> [Your goal]:
When you reach the line with "Immediately after a call that" in the data below, begin printing lines exactly, and stop once the line with "Personally I stopped" has been printed.

*** Data to process ***

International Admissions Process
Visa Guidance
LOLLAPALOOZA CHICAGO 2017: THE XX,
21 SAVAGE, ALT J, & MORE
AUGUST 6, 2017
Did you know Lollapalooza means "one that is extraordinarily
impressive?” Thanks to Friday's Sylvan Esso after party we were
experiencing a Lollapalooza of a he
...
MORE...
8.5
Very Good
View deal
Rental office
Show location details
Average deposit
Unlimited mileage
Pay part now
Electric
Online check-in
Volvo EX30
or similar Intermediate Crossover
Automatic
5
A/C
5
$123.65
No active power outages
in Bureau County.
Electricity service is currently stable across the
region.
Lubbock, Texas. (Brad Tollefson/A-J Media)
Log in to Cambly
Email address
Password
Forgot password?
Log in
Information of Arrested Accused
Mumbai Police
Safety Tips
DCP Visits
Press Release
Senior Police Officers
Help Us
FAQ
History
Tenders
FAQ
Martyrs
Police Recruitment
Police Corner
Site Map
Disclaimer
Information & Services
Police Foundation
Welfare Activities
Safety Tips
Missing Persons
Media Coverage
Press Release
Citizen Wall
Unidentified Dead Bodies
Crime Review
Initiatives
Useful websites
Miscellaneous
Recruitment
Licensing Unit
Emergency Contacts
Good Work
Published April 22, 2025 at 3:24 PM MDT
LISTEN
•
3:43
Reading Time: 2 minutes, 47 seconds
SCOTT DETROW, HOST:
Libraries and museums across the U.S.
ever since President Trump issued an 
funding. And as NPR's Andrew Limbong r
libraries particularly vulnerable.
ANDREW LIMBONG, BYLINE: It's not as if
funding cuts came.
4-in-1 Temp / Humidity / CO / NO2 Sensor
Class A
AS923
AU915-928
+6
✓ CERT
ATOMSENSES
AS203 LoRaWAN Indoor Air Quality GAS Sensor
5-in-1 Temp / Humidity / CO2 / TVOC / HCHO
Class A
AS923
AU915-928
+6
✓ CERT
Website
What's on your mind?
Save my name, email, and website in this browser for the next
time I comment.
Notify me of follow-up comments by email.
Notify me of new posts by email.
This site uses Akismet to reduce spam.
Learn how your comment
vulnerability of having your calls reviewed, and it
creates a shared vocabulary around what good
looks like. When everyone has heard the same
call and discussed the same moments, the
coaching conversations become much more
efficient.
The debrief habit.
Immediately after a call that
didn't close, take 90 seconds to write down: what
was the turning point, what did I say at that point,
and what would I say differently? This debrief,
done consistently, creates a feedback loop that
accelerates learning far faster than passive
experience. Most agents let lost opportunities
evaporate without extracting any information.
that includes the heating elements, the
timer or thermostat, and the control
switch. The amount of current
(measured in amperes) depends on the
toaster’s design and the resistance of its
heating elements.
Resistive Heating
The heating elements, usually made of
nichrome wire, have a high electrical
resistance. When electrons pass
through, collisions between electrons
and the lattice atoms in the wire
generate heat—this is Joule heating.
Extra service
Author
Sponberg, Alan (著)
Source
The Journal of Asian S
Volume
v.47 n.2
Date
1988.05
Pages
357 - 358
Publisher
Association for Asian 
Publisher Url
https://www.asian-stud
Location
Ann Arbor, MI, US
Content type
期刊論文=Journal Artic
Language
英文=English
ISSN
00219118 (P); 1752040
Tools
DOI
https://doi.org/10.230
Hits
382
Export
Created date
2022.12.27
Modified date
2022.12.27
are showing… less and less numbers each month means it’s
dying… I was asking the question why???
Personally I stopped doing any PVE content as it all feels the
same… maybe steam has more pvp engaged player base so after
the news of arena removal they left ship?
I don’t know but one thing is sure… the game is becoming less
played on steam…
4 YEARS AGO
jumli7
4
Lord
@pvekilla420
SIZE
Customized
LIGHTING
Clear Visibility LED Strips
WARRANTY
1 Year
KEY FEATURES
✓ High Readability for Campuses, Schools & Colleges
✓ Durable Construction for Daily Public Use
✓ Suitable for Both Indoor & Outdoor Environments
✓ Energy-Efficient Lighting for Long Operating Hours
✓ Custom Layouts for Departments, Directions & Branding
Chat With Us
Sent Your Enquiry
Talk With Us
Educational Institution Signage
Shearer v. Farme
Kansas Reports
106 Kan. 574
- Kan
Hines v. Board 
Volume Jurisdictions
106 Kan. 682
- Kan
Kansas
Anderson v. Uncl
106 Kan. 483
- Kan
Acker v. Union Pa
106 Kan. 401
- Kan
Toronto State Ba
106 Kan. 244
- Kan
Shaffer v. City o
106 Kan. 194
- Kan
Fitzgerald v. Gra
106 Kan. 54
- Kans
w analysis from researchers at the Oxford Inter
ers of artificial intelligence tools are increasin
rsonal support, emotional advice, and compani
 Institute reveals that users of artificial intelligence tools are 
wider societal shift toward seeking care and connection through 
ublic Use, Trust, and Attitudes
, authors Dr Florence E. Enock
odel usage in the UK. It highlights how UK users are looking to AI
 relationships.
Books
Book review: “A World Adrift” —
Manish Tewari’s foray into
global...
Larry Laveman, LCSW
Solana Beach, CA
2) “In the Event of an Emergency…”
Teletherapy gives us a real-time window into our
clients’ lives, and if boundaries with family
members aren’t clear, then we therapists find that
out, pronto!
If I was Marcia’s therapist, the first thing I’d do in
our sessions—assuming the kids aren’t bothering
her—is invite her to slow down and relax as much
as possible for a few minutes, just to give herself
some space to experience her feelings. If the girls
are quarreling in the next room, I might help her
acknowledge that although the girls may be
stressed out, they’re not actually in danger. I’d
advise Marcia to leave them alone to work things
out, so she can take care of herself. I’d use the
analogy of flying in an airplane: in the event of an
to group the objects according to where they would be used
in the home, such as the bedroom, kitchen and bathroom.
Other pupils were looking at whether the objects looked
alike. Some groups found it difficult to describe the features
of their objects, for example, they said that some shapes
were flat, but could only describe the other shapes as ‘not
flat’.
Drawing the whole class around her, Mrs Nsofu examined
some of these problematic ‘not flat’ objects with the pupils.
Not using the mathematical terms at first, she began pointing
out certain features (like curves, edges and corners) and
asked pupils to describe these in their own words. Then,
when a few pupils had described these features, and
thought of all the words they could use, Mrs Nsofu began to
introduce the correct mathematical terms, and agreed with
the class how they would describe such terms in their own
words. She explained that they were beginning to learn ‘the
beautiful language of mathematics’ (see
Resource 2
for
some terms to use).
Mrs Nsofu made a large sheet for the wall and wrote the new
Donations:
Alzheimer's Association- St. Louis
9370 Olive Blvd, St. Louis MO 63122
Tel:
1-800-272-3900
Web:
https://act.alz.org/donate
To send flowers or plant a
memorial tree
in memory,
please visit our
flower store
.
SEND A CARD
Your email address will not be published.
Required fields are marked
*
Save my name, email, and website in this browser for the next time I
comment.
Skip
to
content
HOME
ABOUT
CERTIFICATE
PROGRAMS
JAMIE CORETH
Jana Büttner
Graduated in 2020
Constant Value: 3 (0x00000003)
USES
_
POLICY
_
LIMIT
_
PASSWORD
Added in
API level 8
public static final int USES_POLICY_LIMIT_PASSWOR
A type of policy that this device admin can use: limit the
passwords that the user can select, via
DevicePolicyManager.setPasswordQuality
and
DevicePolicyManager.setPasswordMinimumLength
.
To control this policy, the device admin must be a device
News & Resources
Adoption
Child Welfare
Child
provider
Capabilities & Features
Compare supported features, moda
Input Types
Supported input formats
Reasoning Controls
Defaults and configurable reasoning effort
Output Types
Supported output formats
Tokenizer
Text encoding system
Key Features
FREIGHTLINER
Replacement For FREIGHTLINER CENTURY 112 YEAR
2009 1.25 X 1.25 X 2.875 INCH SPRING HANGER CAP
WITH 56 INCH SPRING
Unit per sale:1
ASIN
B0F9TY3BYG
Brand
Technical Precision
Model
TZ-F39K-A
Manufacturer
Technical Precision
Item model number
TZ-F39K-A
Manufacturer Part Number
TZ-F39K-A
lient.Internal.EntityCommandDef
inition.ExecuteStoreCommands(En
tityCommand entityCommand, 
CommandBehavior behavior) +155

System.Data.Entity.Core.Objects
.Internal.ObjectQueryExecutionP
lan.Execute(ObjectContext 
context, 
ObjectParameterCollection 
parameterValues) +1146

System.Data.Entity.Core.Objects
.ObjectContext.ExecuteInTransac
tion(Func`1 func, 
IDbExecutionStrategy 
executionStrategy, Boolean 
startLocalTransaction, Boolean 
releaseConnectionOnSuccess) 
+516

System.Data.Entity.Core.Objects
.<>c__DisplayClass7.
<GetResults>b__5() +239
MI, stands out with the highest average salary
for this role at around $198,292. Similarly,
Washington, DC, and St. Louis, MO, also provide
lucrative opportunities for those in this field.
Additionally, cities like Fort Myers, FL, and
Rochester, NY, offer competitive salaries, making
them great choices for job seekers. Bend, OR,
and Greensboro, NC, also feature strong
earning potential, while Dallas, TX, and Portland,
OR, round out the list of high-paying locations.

*** End of Data to process ***

> [Output for this exercise]:
Immediately after a call that
didn't close, take 90 seconds to write down: what
was the turning point, what did I say at that point,
and what would I say differently? This debrief,
done consistently, creates a feedback loop that
accelerates learning far faster than passive
experience. Most agents let lost opportunities
evaporate without extracting any information.
that includes the heating elements, the
timer or thermostat, and the control
switch. The amount of current
(measured in amperes) depends on the
toaster’s design and the resistance of its
heating elements.
Resistive Heating
The heating elements, usually made of
nichrome wire, have a high electrical
resistance. When electrons pass
through, collisions between electrons
and the lattice atoms in the wire
generate heat—this is Joule heating.
Extra service
Author
Sponberg, Alan (著)
Source
The Journal of Asian S
Volume
v.47 n.2
Date
1988.05
Pages
357 - 358
Publisher
Association for Asian 
Publisher Url
https://www.asian-stud
Location
Ann Arbor, MI, US
Content type
期刊論文=Journal Artic
Language
英文=English
ISSN
00219118 (P); 1752040
Tools
DOI
https://doi.org/10.230
Hits
382
Export
Created date
2022.12.27
Modified date
2022.12.27
are showing… less and less numbers each month means it’s
dying… I was asking the question why???
Personally I stopped doing any PVE content as it all feels the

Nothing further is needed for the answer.